Claudia Sheinbaum llegó al poder con la promesa de reducir la violencia contra los periodistas y garantizar condiciones dignas para el ejercicio informativo. Un discurso menos estridente que el de su antecesor, sí, pero aún sin políticas estructurales que cambien de fondo la situación.

El panorama mediático sigue acotado de una mil formas por el poder en turno. Los periodistas independientes, en muchas ocasiones, solo encuentran refugio en las redes sociales, donde la precariedad y la desprotección son moneda corriente.

México padece, además, una de las mayores concentraciones mediáticas del continente. Las grandes corporaciones –Televisa, TV Azteca, y otros cuantos – marcan la agenda, distribuyen los espacios y moldean la opinión pública desde una lógica comercial más que informativa. En este contexto, abrir un medio nuevo, alternativo, es un acto de resistencia. Sostenerlo, un milagro que se tiene que concretar todos los días.

Pero el asedio a la prensa no es exclusivo de nuestro país. En casi toda América Latina, el periodismo enfrenta retrocesos peligrosos. En Nicaragua, el régimen de Ortega ha barrido con los medios críticos y empujado al exilio a cientos de periodistas.

En El Salvador, Nayib Bukele consolida su hegemonía a punta de propaganda y ataques a la prensa independiente. En Argentina, Javier Milei ha emprendido una cruzada contra los medios públicos y estigmatiza a los reporteros desde el poder. Perú, Venezuela, Haití… la lista se alarga y duele.

Y mientras en algunos países la represión es directa y brutal, en otros se sofoca el periodismo por asfixia económica. Las redacciones se vacían, los ingresos se esfuman, y las plataformas digitales concentran el dinero sin redistribuir el valor.

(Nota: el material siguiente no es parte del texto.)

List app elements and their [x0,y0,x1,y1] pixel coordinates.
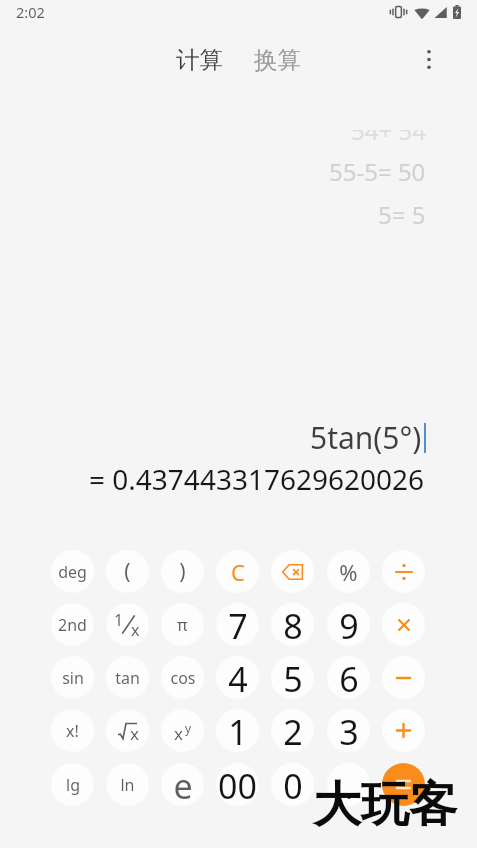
button[interactable]: C [216,550,259,593]
staticText: tan [115,667,140,689]
button[interactable]: 5 [271,656,314,699]
staticText: 换算 [254,45,301,75]
button[interactable]: ( [106,550,149,593]
staticText: 54+ 54 [351,130,426,147]
button[interactable]: ) [161,550,204,593]
staticText: 7 [228,603,248,646]
button[interactable]: Pi [161,603,204,646]
staticText: % [339,557,358,587]
button[interactable]: 2nd [51,603,94,646]
button[interactable]: Plus [382,709,425,752]
button[interactable]: 1 [216,709,259,752]
staticText: ( [124,557,131,586]
staticText: 3 [339,709,359,752]
staticText: x! [66,720,79,742]
button[interactable]: Divide [382,550,425,593]
button[interactable]: 0 [271,763,314,806]
staticText: 2 [283,709,303,752]
staticText: x [174,722,183,745]
staticText: 00 [218,763,257,806]
staticText: 1 [228,709,248,752]
staticText: . [344,763,354,806]
button[interactable]: Delete [271,550,314,593]
staticText: ln [120,774,135,796]
button[interactable]: Square root [106,709,149,752]
button[interactable]: Reciprocal [106,603,149,646]
staticText: 2:02 [16,2,45,22]
button[interactable]: 换算 [246,37,309,83]
button[interactable]: 6 [327,656,370,699]
button[interactable]: More options [407,37,451,81]
button[interactable]: e [161,763,204,806]
staticText: 1 [114,609,124,631]
button[interactable]: 7 [216,603,259,646]
button[interactable]: 3 [327,709,370,752]
staticText: C [231,557,245,587]
staticText: 计算 [176,45,223,75]
staticText: 6 [339,656,359,699]
button[interactable]: % [327,550,370,593]
button[interactable]: Equals [382,763,425,806]
staticText: deg [58,561,87,583]
staticText: π [177,614,188,636]
button[interactable]: 4 [216,656,259,699]
staticText: sin [62,667,84,689]
button[interactable]: cos [161,656,204,699]
button[interactable]: sin [51,656,94,699]
staticText: 9 [339,603,359,646]
button[interactable]: tan [106,656,149,699]
staticText: = 0.437443317629620026 [89,460,425,498]
button[interactable]: ln [106,763,149,806]
button[interactable]: Power [161,709,204,752]
button[interactable]: Multiply [382,603,425,646]
button[interactable]: x! [51,709,94,752]
staticText: lg [66,774,80,796]
button[interactable]: deg [51,550,94,593]
staticText: y [185,720,192,736]
staticText: cos [170,667,196,689]
button[interactable]: . [327,763,370,806]
staticText: 5= 5 [378,198,426,231]
staticText: 大玩客 [313,775,457,835]
staticText: x [131,619,140,641]
staticText: ) [179,557,186,586]
staticText: 5 [283,656,303,699]
button[interactable]: 00 [216,763,259,806]
staticText: 5tan(5°) [310,417,422,458]
button[interactable]: lg [51,763,94,806]
button[interactable]: 8 [271,603,314,646]
staticText: 2nd [58,614,87,636]
staticText: e [173,763,193,806]
staticText: 0 [283,763,303,806]
button[interactable]: 9 [327,603,370,646]
button[interactable]: Minus [382,656,425,699]
staticText: 55-5= 50 [329,155,426,188]
button[interactable]: 计算 [168,37,231,83]
staticText: x [130,722,139,745]
staticText: 8 [283,603,303,646]
button[interactable]: 2 [271,709,314,752]
staticText: 4 [228,656,248,699]
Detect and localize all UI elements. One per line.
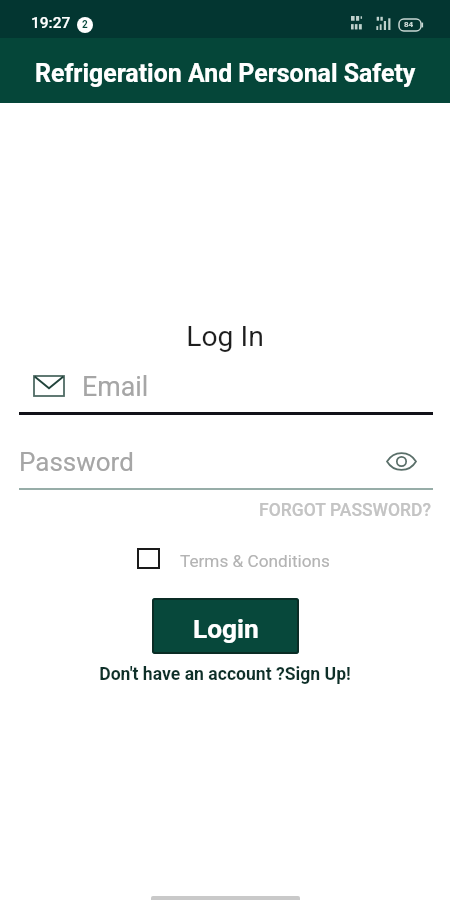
staticText: 2 xyxy=(82,19,88,31)
staticText: Login xyxy=(193,614,259,645)
button[interactable]: FORGOT PASSWORD? xyxy=(0,500,431,521)
button[interactable]: Login xyxy=(152,598,299,654)
button[interactable]: Accept terms and conditions xyxy=(137,548,160,569)
staticText: Refrigeration And Personal Safety xyxy=(35,59,416,88)
staticText: Log In xyxy=(0,320,450,353)
staticText: 19:27 xyxy=(31,14,71,32)
button[interactable]: Terms & Conditions xyxy=(180,551,330,571)
button[interactable]: Show password xyxy=(385,445,417,477)
staticText: Email xyxy=(82,371,149,399)
button[interactable]: Don't have an account ?Sign Up! xyxy=(0,664,450,685)
staticText: Password xyxy=(19,447,134,477)
staticText: 84 xyxy=(404,20,414,29)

La precarización se ha convertido en una forma silenciosa pero eficaz de censura. A falta de recursos, muchos medios optan por reproducir comunicados oficiales o evitar temas incómodos. La autocensura ya no es una traición al oficio: es, muchas veces, la única forma de sobrevivir.

En este clima, la función democrática del periodismo –la de informar con veracidad, de fiscalizar al poder, de narrar lo que otros prefieren ocultar– está en riesgo. Y cuando el periodismo se apaga, la desinformación ocupa su lugar. Las narrativas falsas, la propaganda y los discursos de odio florecen en el vacío, debilitando aún más a nuestras democracias.

No es nuevo ni oculto para la sociedad, que en México y América, cuando le periodismo cuestiona a los actuales regímenes, la reacción del poder es inmediata, muchas veces ya no es necesaria una acción directa de éste, de manera instantánea se activa todo un sistema, primero de defensa a ultranza de sectores y ciudadanos fieles, para después atacar directamente al periodista de manera personal hasta intentar destruir no solo su trabajo sino su nombre.

No hay libertad de prensa sin condiciones materiales y de seguridad para ejercerla. No hay periodismo libre si decir la verdad cuesta la vida, la libertad o el sustento. Y no hay democracia posible cuando el silencio se impone por miedo.

La región entera enfrenta un dilema histórico: o protege a sus periodistas o se resigna a convertirse en un territorio sin voces, sin crítica y, por ende, sin ciudadanía plena.